The announcement comes one day after the two telephone carriers said they had completed a $60 million Internet upgrade to their Internet backbone. MCI said the upgrade would quadruple its Internet backbone speed.
Both developments show that BT and MCI, which are proposing to merge, want to become a global giant in advanced communications, not just in local and long-distance phone calling.
The Microsoft-BT-MCI venture is designed to provide one-stop shopping for the software, hardware, and communications services involved in deploying corporate intranets. The offering is currently in beta testing.
Also starting in the first quarter of 1997, the three companies will add a new service to build and manage network-based intranets for corporate clients. That fast-growing business is more profitable than Microsoft's much-ballyhooed browser wars with Netscape.

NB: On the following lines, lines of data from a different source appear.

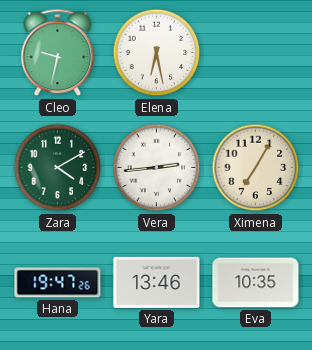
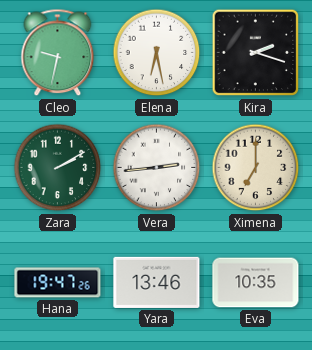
Kira: none -> 2:18
Zara: 4:10 -> 2:10
Ximena: 7:05 -> 7:00
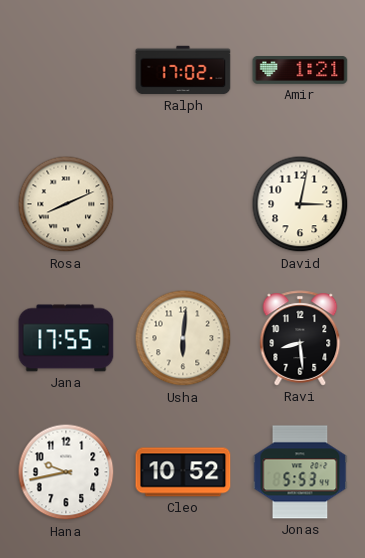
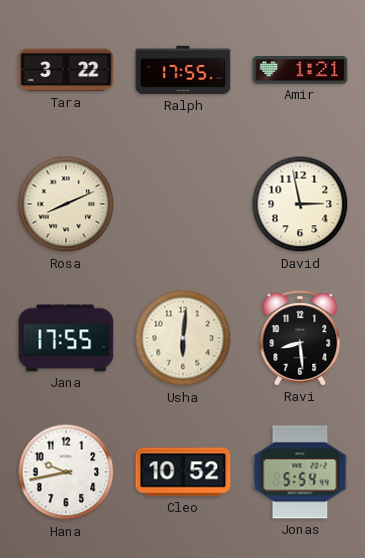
Tara: none -> 3:22
Ralph: 17:02 -> 17:55
David: 3:02 -> 2:58
Jonas: 5:53 -> 5:54
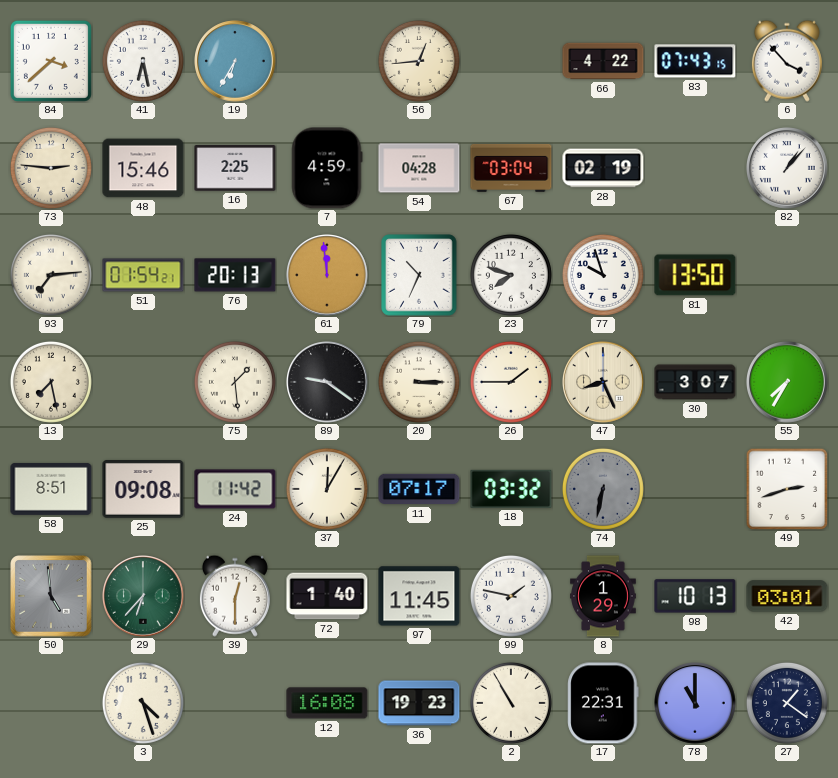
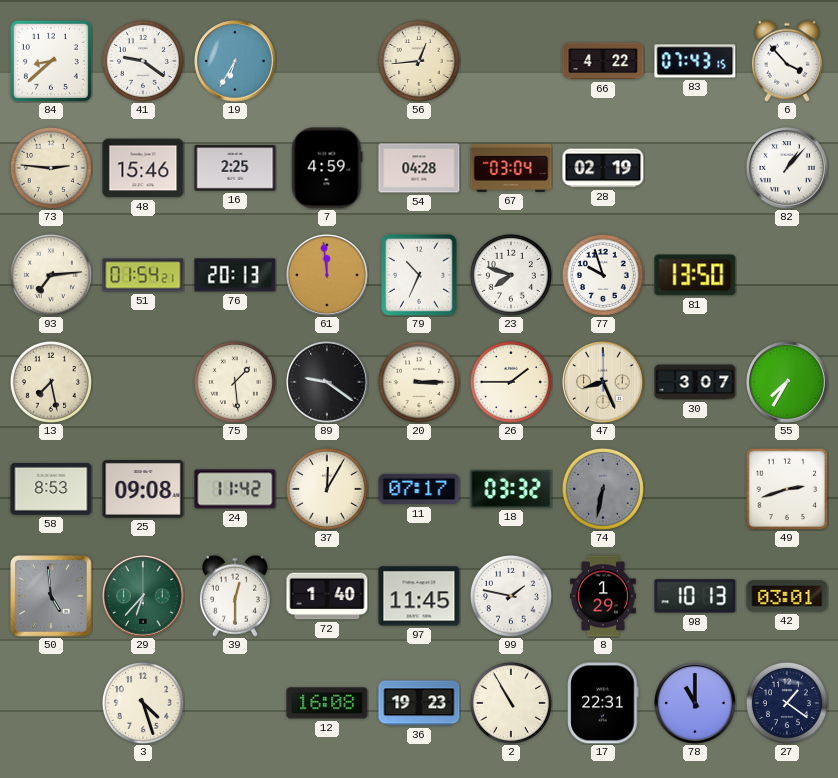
84: 3:38 -> 8:38
41: 6:28 -> 9:21
58: 8:51 -> 8:53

Microsoft brings to the deal an array of software, including its Windows NT operating system, BackOffice applications suite, and Internet software such as the Internet Explorer Web browser and Commercial Internet System, formerly known as Normandy.
BT and MCI, through their Concert joint venture, will bring managed data networking services to hundreds of cities in 50 countries, as well as access to its recently completed Internet backbone infrastructure linking the United States and Europe.
MCI also has Internet deals with Microsoft involving its Internet Explorer browser and Microsoft Network.
The companies see phenomenal market potential. They estimated that the total Internet market will grow to $43 billion by 1999, with more than half of that sum coming from corporate investments in intranets.
Two weeks ago, MCI and British Telecom announced plans to merge in a deal worth more than $20 billion. The deal is likely to face close regulatory scrutiny.